> _WHAT YOU ARE ASKED TO DO_
From the first line to the last, give the material again exactly, without the images.

> _PROVIDED ENTRIES_

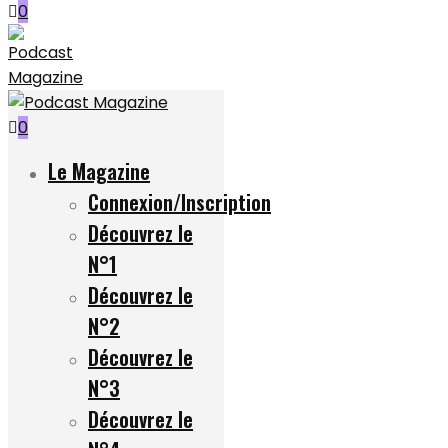
0
0
Le Magazine
Connexion/Inscription
Découvrez le
N°1
Découvrez le
N°2
Découvrez le
N°3
Découvrez le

> _EXERCISE ANSWER_
0
0
Le Magazine
Connexion/Inscription
Découvrez le
N°1
Découvrez le
N°2
Découvrez le
N°3
Découvrez le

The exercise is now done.